Since the publication of the Supreme Court’s decision in Ilott, judgment in a similar claim by an independent, adult child, has been given. The case of Nahajec v Fowle concerned Miss Elena Alicia Nahajec, the 31 year old daughter of her deceased father, Mr Stanley Nahajec. Mr Nahajec had not made any financial provision for his daughter in his Will and, in fact, had deliberately excluded her and his two sons from his Will, leaving his entire estate to his long-standing friend and executor, Mr Stephen Fowle. Mr Nahajec even left a note to his executor, with his Will, explaining why he did not wish to make any financial provision for his three children, the main reason being that (according to him) he had not had any contact with them for 18 years and he did not believe that they had any interest in his welfare. He also stated that his children were of independent means and did not need any financial provision from him.

Failed to make reasonable financial provision

However, notwithstanding the terms of Mr Nahajec’s Will and accompanying note, His Honour Judge Saffman found that Mr Nahajec’s Will failed to make reasonable financial provision for Miss Nahajec, in all the circumstances, and decided to exercise his discretion to award Miss Nahajec a lump sum of £30,000 from his estate. The net value of Mr Nahajec’s estate at the time of his death was £265,710.

Miss Nahajec accepted that she did not have a relationship with her father after her parents’ marriage broke down when she was 11 years old, although this was not for want of trying on her part. The relationship had been rekindled for a short period, between 2006 and 2009, but there was no contact between them from 2009, until Mr Nahajec’s death in 2015, because Mr Nahajec apparently disapproved of his daughter’s boyfriend. The judge considered that the reason behind the absence of a relationship between Miss Nahajec and her father was an issue that fell to be decided by the Court: was the reason as a result of her attitude towards her father, or Mr Nahajec’s attitude towards his daughter, or a combination of both?
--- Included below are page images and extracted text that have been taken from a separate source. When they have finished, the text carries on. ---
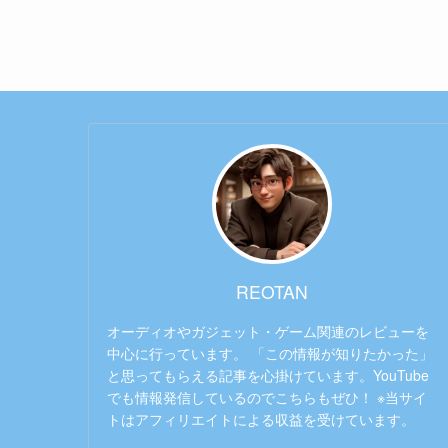
REOTAN
オーディオやガジェット・ゲーム関連のレビューを
中心に行っています。 「この情報が知りたかった」
と思ってもらえる記事を心掛けています。YouTube
でも情報発信しているのでこちらもぜひ！ ※当サイ
トはアフィリエイトによる収益を受けています。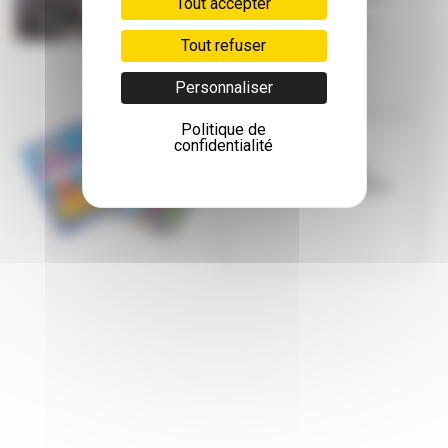
Tout accepter
interrogent
Cédric Van Sty...
Tout refuser
Personnaliser
Politique de
confidentialité
ENQUÊTE
Votre Viva,vous
l'aimez comment ?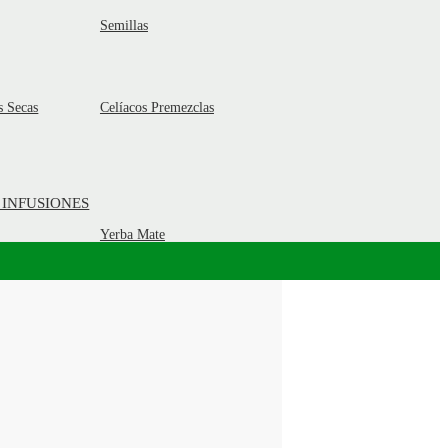
Semillas
s Secas
Celíacos Premezclas
 INFUSIONES
Yerba Mate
Ambition to become veterinary nurse

Miss Nahajec lived alone in rented accommodation and had two jobs, including employment at a veterinary surgery. She was in receipt of working tax credits. She had debts of about £6,600, largely as a result of her taking time off work for a serious health condition. Her ambition was to become a qualified veterinary nurse and, to this end, she was working additional unpaid hours at the veterinary surgery in order to gain necessary experience. She would have to re-take her GCSEs, and then take a two year diploma in veterinary nursing costing about £11,350. Miss Nahajec wanted sufficient financial provision from her father’s estate to enable her to undertake this course of study with a view to qualifying as a veterinary nurse.

Ambition was genuine

The judge found that Miss Nahajec regretted the absence of a relationship with her late father and that she had made efforts to try to rekindle her relationship with him over the years, but without success. He also found that her ambition to become a veterinary nurse was genuine; it was a reasonable and realistic ambition. If she were to qualify as a veterinary nurse, that would enhance the quality and financial stability of her life. Miss Nahajec received a very modest income and was in straitened financial circumstances.

Award of £30,000

The judge found her to be an honest witness and accepted her evidence. He considered all of the factors in section 3 of the Inheritance (Provision for Family and Dependants) Act 1975 and concluded that Mr Nahajec’s Will failed to make reasonable financial provision for his daughter; he then went on to consider what financial provision ought to be made for her reasonable maintenance. He decided to award her a lump sum of £30,000, based upon capitalisation of maintenance.

In conclusion

It is clear from these two cases that successful applications by estranged adult children for reasonable financial provision from a deceased parent’s estate are difficult but not impossible; they need to be considered on a case by case basis and the reasons behind the estrangement looked at carefully. Estrangement, in itself, is insufficient to defeat a claim by an adult child.